But House Republicans counter that the interest deduction will be replaced by other reforms long sought by businesses. That includes lowering the headline corporate tax rate to 20 percent, and the immediate full expensing of capital investments. And proponents of ending the deduction say that incentivizing the real estate industry to rely more on equity and less on debt could be beneficial in the long run.
"Would their industry be better off if the deduction was preserved? Sure," said Alan Cole, an economist at the Tax Foundation. "But they aren't coming away empty-handed from this tax bill, and other sectors need the break more than they do."
President Donald Trump has not specifically weighed in on the issue, though the longtime real estate developer has often referred to himself as "the king of debt." And the tax plan he released during the campaign allows manufacturing companies to choose between full expensing and net interest deductions. The White House has not provided additional details since then, despite assurances that a tax plan is forthcoming.
"I think he understands our cause, and I think he will be sympathetic," DeWitt told CNBC. "I'm not sure how much he's paid attention to the details — and again, there aren't many details — so we need to flesh the bill out."
BUILD commissioned an analysis of company earnings calls dating from the time the House tax proposal was released in summer 2016 through February.
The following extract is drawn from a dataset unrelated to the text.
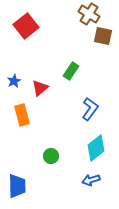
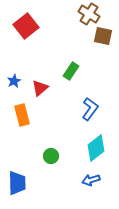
blue trapezoid: moved 3 px up
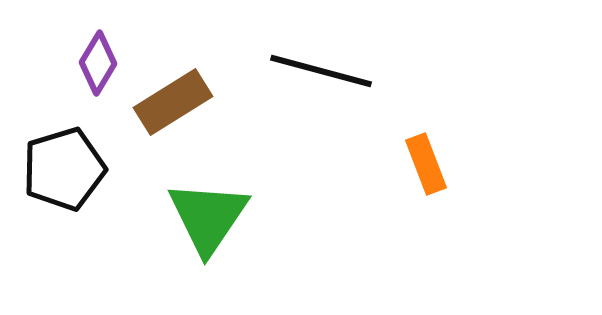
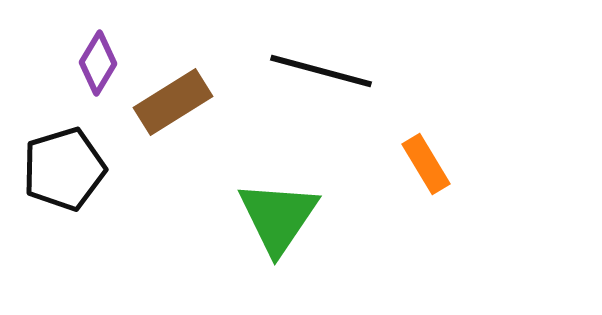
orange rectangle: rotated 10 degrees counterclockwise
green triangle: moved 70 px right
Out of 471 calls that mentioned tax reform, the group found, nearly 17 percent brought up the interest deduction. It was the second-biggest tax issue discussed, behind border adjustment.
And the group points out that there could be far-reaching ripple effects of eliminating the deduction. Hospitals, for example, have a debt-to-capital ratio of 63 percent. That's higher than the trucking sector, which is at 48 percent. The real estate sector sits at 43 percent.
"We're willing to look at the entire package — it's a big package," said David Schwartz, an officer at the National Multifamily Housing Council and co-founder of Waterton Associates. "But this is probably the most objectionable part of the whole blueprint."